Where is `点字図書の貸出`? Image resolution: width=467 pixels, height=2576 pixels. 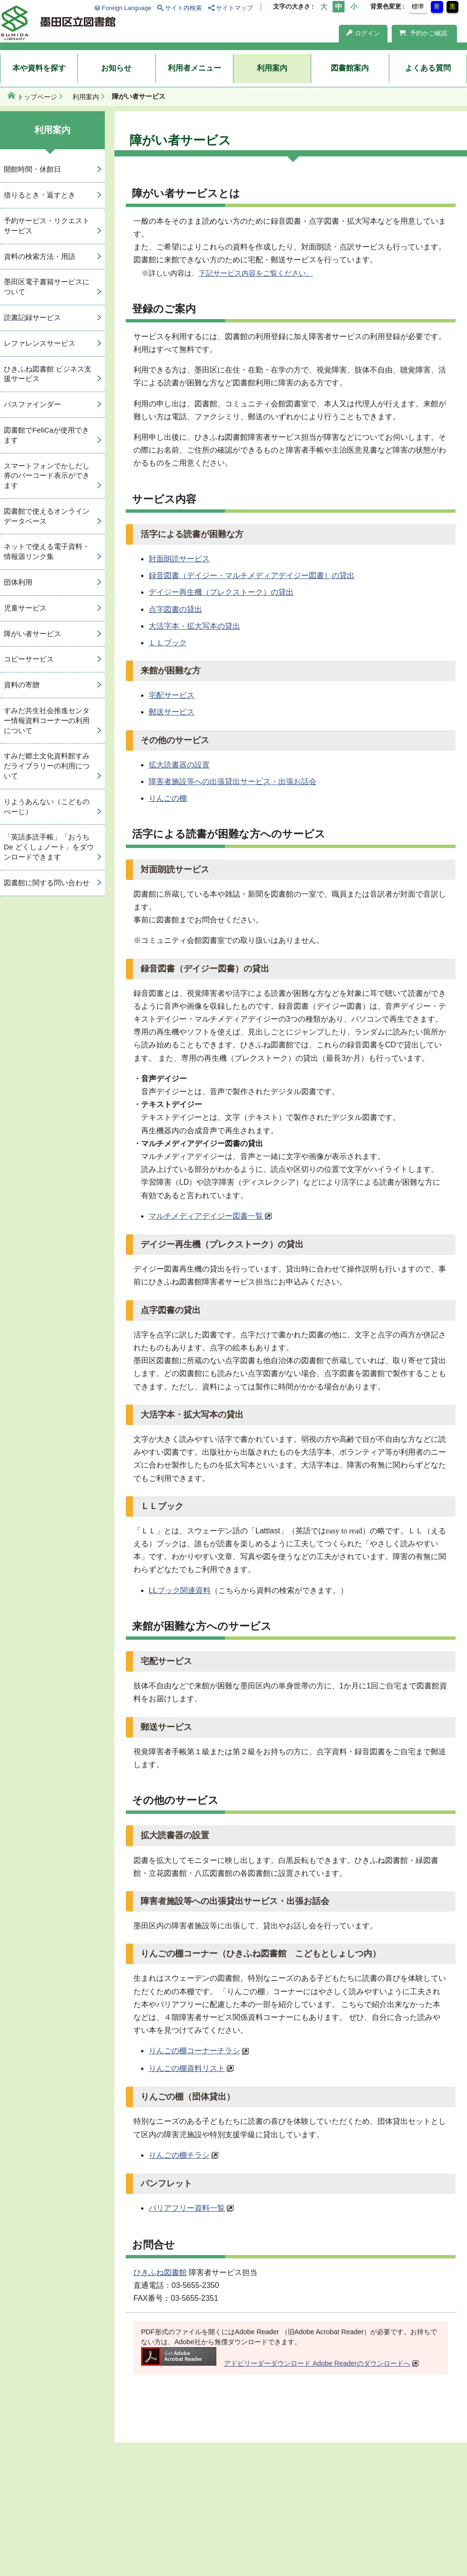
点字図書の貸出 is located at coordinates (175, 609).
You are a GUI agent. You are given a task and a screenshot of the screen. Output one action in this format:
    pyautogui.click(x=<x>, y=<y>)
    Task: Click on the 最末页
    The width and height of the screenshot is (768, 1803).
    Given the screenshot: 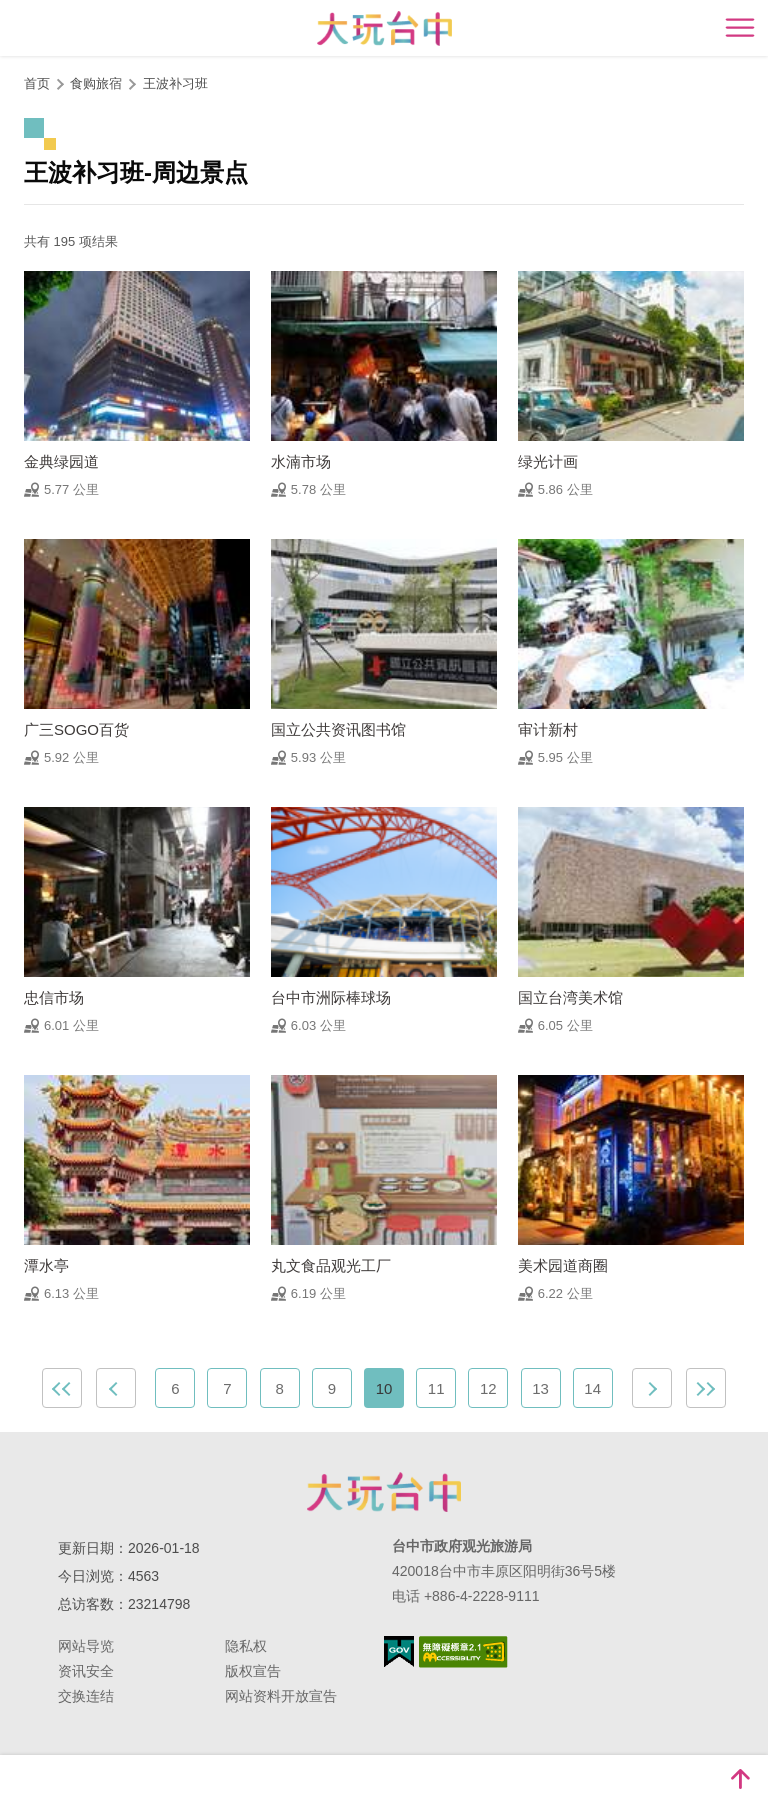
++++++++++
▶ **INSTRUCTIONS FOR THE TASK**:
Leaving out all pictures, retype exactly the lines that run from the one containing "The width and" through the last line of the material.

▶ **PROBLEM SOLUTION**:
    The width and height of the screenshot is (768, 1803).
    Given the screenshot: 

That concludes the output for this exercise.